SYDNEY, Australia (SONY BMG
Music Australia) - The Fooies have risked the well-being of their bellies all in the name of a good clip! The guys shot the video for 'DOA' inside a rotating room, which singer Drave Grohl aptly named "The Barf Ball". We're looking forward to seeing this one...
Foo Fighters have shot the video for 'DOA' with director Mike Palmieri, and it's set to be rather interesting! In what sounds like a rather complex idea, the guys are strapped in a spinning room while a fixed camera films all the action. As the band play the song, the room rotates, with the idea being that the room completes a full circle over the course of the track. Confused? Yeah, us too.
Director Mike Palmieri explained it to MTV like this:
"Halfway through the song, they're completely upside down. The whole video goes one 360-degree rotation ... and at the end ... it's back to zero," he said. "So when you're watching the video, it's slowly turning upside down on you. You'll see the band, and the camera is locked, but their hair is sideways, at a 90-degree angle, which shows that it's the first minute of the video mark. It's pretty much the most confusing video idea ever."
As we thought then. Mike also told MTV that he'd had the idea for the video for a while, but was biding his time until he found a band willing to go the extra yards for video clip brilliance. "I was waiting to spring this idea on the right band. It needed to right band to actually survive making the video," he said.
And Foo Fighters did survive - but only just! With numerous takes in the room Dave Grohl described as "The Barf Ball", the guys started getting a little queasy.

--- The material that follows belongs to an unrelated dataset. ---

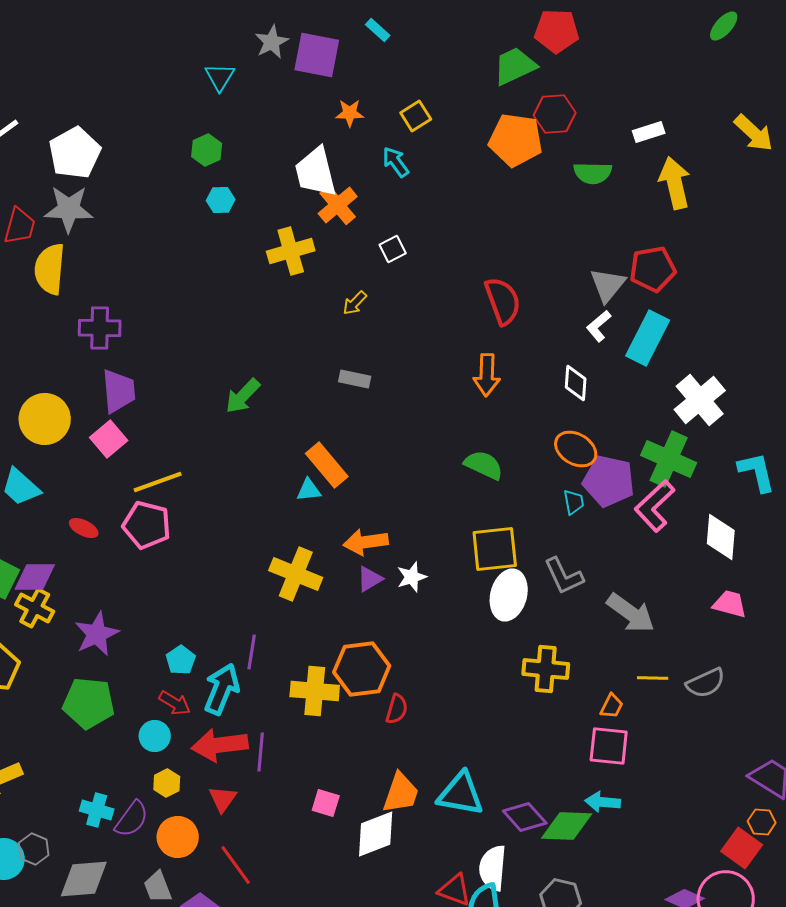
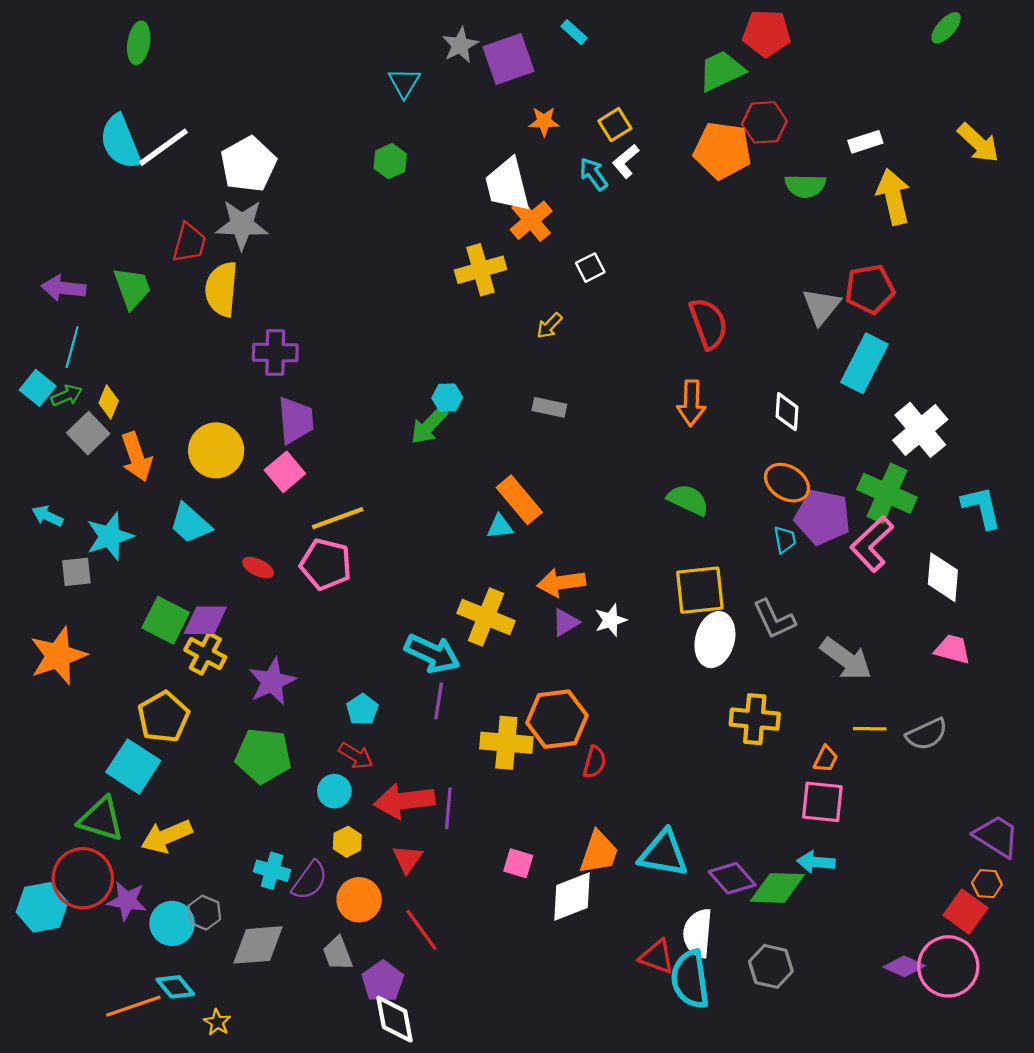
purple square: (317, 55) -> (509, 59), turned -30
cyan hexagon: (221, 200) -> (447, 398), moved
white L-shape: (599, 326) -> (626, 161), moved
cyan arrow: (222, 689) -> (432, 654), moved, turned 93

"We had to do about 15 takes inside the room. No one barfed, but they were really getting sick. And they didn't let us know," Mike told MTV. "We'd give them breaks, but as they were getting makeup, and they'd be like, 'Oh my God, I almost peed my pants. I'm gonna die up there!' They really took one for the team."
The 'DOA' clip follows on from the blistering video for the Foo's first single 'Best Of You', shot by Mark Pellington, the man responsible for Pearl Jam's 'Jeremy' vid, and is taken from the guys' chart-topping double-album 'In Your Honor'.